Addicts are highly skilled liars and manipulators. They operate by a completely different moral compass. The environment created to manage heroin substitution policy is perfect for them to deploy these “skills” to achieve their own objectives.

As too often applied, substitution based treatment does not really test an addict’s commitment to recovery or challenge their addictive behaviours, indeed it can reinforce them.

All of these factors contribute to the failure of heroin substitution as a treatment option. We need to find an alternative to substitution and I believe the most promising is a policy based primarily on abstinence that starts with a short sharp managed detox. One advantage of this is that, as in the example I gave above, five years (so far) would be reduced to two or three weeks. With that out the way the focus can then be on the key issues relating to addiction, psychological, environmental and social, without any distractions.

I know this requires that sufficient detox beds are available, but this does not mean there has to be a detox bed for every addict currently undergoing substitution therapy. Based on current success rates the number of detox beds initially required to just match outcomes would be quite small.

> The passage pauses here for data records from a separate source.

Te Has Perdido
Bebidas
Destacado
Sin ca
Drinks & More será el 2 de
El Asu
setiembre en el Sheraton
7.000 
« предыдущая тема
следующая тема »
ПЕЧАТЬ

But detox is only the first stage, the full range of psychological, environmental and social issues that drive addiction and lead to relapse must be addressed. Much of this needs to be informed by recent discoveries in the field of neuroscience. It may well be that addiction cannot be cured; an addict is an addict for life. But it can be controlled by taking concrete actions and the development by the addict of certain tools, alongside the treatment of any specific mental or physical problems. In his book “Memoirs of an Addicted Brain” Marc Lewis describes the relevant neuroscience alongside his own story of addiction and recovery. It has been suggested that addicts in recovery might benefit from some understanding of this latest research as a basis for developing the tools they need to avoid relapse.

Two things are pretty widely agreed:

The addict needs to be removed from the people, places and things that trigger relapse. This normally means relocating to a new area, building new social networks and total abstinence.

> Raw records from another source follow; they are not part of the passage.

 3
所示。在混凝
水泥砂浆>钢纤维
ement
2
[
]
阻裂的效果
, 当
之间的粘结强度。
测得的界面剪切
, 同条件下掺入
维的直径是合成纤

The addict needs to unlearn the addictive behaviours that ultimately define addiction. This means using tools such as those provided by cognitive behavioural therapy and developing new interests and activities, work or study.

All the above would need to be intensively supported. This agenda should become the basis for a comprehensive programme to free individuals from the slavery that is addiction. What is the alternative? Continue with a flawed strategy that fails addicts and wider society? The abstinence based approach redirects the focus onto the really important issues and in this way offers the best chance for recovery.

But decisions about drug treatment affect more than just addicts or the society in which they live. The war on drugs has come under scrutiny recently. From an international perspective it is widely seen to have failed. The IISS recently reported that there was growing acceptance that the war will only be won by reducing demand, particularly in the rich developed countries. I believe that an abstinence based programme of drug treatment as outlined above would provide our best chance of reducing that demand.

But in the end it is about people and ruined lives. The life of most addicts is an abomination by all standards of human decency. It is essential that we give our fellow citizens the best chance of removing themselves from this hell.